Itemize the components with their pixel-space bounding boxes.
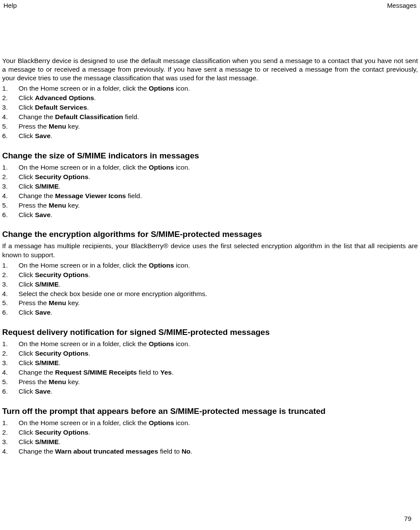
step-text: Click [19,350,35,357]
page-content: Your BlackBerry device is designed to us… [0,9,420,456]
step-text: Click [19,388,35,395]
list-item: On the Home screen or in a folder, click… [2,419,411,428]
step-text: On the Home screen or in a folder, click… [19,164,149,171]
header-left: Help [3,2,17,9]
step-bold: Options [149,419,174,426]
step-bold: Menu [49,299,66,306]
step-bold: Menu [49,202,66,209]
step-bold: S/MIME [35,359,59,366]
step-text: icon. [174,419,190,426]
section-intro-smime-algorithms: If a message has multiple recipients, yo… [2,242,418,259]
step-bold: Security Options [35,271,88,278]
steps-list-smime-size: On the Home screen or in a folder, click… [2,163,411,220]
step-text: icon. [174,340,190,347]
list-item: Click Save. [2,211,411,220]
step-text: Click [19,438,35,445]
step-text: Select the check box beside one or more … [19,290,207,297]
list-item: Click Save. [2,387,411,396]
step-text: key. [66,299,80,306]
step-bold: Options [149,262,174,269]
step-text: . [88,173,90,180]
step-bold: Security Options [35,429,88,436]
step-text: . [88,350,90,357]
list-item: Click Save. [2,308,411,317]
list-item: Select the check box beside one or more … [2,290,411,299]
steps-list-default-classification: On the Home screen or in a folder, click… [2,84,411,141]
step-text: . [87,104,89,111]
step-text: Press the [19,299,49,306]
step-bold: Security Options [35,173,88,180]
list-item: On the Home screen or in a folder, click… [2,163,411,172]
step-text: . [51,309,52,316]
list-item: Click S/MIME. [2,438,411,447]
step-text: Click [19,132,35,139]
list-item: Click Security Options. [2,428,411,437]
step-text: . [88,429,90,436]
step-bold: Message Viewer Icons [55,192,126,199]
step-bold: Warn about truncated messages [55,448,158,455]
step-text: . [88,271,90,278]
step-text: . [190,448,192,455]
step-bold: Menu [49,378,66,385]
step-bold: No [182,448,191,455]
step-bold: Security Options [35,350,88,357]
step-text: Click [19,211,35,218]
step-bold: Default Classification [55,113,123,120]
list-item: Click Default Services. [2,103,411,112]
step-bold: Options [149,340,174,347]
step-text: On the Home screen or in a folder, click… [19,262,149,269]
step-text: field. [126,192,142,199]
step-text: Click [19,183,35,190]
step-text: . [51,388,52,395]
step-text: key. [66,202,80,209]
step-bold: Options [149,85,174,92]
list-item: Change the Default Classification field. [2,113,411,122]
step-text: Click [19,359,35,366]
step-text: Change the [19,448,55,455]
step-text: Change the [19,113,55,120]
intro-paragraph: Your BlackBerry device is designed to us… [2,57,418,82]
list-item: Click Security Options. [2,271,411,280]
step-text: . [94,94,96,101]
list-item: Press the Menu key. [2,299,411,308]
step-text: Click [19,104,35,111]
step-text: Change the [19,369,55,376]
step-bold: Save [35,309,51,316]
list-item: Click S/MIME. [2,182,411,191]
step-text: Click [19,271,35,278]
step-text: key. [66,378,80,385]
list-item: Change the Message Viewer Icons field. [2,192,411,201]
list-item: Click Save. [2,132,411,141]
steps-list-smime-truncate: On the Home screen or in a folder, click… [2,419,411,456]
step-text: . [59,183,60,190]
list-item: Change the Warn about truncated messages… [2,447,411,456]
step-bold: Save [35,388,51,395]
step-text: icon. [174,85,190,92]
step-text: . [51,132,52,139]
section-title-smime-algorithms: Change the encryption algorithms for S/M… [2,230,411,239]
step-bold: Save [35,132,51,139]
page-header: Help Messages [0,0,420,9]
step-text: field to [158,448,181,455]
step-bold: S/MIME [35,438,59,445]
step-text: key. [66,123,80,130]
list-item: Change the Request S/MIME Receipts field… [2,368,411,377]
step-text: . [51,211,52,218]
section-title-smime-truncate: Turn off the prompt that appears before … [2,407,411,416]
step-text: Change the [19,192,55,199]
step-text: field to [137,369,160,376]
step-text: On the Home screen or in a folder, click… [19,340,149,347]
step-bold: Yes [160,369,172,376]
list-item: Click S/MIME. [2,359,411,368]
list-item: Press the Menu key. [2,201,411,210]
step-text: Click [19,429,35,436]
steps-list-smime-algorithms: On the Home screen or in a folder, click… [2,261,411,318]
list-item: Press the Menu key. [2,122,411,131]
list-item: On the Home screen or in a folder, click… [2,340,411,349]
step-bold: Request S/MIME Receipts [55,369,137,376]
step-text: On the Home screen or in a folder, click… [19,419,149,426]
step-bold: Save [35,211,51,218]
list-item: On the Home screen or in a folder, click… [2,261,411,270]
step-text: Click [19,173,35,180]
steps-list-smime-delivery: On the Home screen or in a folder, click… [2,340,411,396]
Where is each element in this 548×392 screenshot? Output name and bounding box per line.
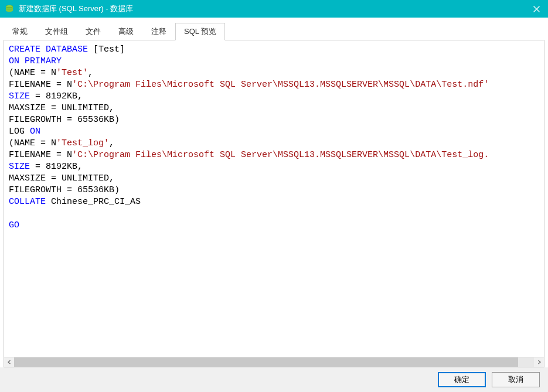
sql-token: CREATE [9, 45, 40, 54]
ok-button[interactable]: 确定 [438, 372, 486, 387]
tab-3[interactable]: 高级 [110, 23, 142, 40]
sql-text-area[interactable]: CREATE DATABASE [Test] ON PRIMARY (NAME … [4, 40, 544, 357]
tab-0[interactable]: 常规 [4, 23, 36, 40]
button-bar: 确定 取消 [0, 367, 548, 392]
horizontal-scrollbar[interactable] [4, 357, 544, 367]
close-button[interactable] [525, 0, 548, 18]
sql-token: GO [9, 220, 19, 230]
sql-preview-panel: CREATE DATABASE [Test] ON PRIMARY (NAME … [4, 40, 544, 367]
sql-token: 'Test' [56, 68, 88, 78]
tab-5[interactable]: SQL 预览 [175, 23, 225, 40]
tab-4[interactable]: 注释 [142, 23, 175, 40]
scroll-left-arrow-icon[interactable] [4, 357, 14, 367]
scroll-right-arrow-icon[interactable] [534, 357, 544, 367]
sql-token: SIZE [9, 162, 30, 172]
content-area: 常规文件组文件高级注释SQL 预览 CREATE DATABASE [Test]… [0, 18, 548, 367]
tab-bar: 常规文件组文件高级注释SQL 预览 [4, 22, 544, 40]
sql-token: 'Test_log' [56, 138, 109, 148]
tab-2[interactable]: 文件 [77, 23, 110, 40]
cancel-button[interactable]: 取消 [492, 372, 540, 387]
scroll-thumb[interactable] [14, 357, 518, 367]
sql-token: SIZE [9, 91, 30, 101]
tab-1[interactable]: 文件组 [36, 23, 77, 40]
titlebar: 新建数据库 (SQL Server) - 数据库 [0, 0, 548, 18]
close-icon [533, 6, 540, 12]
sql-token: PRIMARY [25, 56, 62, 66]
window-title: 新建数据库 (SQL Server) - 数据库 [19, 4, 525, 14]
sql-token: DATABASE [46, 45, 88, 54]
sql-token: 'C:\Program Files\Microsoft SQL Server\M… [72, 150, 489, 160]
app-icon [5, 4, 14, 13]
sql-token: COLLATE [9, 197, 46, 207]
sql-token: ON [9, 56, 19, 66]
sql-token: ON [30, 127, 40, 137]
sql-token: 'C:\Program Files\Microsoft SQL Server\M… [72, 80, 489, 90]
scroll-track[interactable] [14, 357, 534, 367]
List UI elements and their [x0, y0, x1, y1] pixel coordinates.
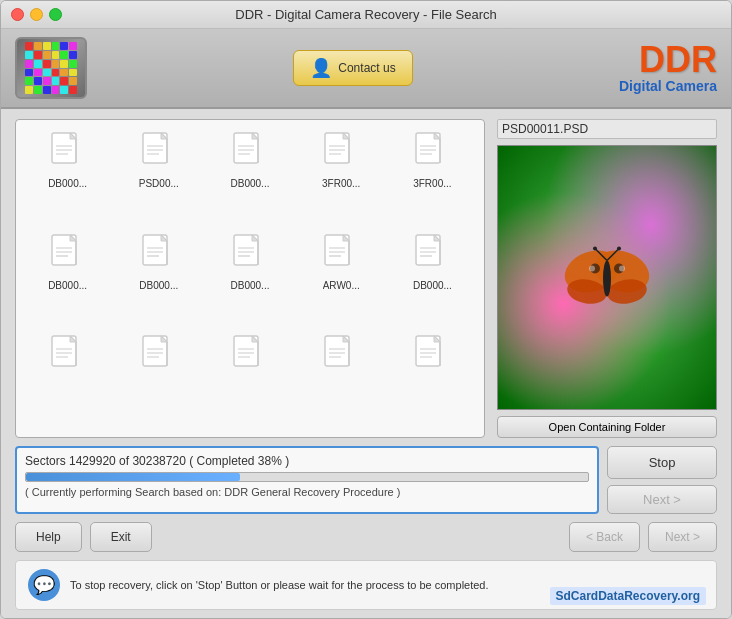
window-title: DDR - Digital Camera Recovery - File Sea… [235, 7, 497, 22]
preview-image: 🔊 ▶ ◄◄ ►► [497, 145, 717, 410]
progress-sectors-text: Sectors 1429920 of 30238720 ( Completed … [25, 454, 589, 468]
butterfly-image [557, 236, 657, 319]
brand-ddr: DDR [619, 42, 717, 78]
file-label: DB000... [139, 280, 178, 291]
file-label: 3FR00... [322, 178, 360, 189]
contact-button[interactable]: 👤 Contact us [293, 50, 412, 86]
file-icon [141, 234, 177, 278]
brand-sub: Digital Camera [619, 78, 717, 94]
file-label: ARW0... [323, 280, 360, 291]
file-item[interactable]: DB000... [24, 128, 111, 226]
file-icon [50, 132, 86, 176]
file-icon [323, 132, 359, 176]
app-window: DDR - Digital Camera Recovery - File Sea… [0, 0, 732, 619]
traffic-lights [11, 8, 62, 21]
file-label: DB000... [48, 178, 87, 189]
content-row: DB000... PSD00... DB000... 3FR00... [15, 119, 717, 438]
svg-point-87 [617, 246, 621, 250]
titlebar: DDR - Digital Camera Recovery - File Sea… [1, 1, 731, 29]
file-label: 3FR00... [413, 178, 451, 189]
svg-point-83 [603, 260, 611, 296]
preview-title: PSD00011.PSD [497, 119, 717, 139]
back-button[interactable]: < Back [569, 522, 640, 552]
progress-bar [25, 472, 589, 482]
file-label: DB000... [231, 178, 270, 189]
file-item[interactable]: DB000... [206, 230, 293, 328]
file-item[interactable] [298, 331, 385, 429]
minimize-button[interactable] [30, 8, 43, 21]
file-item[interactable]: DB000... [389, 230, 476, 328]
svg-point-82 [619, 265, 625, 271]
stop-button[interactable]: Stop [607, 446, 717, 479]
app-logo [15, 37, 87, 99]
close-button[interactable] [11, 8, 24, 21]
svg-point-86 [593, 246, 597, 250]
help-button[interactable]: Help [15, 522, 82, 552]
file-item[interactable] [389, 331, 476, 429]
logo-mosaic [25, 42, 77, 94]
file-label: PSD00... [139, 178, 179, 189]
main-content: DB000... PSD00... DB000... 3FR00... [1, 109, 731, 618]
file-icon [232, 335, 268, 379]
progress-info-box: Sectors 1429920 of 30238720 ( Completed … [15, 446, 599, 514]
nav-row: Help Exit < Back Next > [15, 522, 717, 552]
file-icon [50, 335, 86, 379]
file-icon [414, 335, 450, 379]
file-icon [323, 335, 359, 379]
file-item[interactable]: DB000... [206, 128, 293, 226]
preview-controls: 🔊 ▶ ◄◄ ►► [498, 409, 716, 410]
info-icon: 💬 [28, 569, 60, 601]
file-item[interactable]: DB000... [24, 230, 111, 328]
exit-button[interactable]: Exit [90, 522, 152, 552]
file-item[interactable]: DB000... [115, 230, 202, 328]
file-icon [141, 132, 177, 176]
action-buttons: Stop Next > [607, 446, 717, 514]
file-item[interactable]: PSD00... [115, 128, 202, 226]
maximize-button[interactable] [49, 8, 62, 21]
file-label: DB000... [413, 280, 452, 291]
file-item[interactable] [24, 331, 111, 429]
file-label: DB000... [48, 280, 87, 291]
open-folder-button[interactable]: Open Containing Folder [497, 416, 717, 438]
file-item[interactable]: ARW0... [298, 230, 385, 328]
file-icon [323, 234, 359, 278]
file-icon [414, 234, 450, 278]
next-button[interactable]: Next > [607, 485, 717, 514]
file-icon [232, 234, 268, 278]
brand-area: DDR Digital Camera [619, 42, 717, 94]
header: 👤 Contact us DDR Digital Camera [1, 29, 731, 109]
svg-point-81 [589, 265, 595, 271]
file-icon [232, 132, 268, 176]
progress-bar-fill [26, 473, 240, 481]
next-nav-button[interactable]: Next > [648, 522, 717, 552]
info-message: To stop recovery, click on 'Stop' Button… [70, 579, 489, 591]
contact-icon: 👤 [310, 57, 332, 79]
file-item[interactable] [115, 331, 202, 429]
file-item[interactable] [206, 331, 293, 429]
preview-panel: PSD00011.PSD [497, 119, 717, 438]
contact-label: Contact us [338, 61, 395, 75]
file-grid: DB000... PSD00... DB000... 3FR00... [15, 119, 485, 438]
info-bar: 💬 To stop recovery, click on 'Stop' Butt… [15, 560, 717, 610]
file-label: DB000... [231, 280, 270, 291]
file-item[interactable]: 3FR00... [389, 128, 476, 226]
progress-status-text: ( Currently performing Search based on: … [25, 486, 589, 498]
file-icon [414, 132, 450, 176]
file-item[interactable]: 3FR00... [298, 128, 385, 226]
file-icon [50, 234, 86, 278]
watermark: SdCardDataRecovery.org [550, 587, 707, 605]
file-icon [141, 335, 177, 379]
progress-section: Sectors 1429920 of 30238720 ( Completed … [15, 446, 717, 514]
____________
What is needed: Working from the listing, state how many lines include "device". The reply must be that number alone.

Solution to the exercise: 2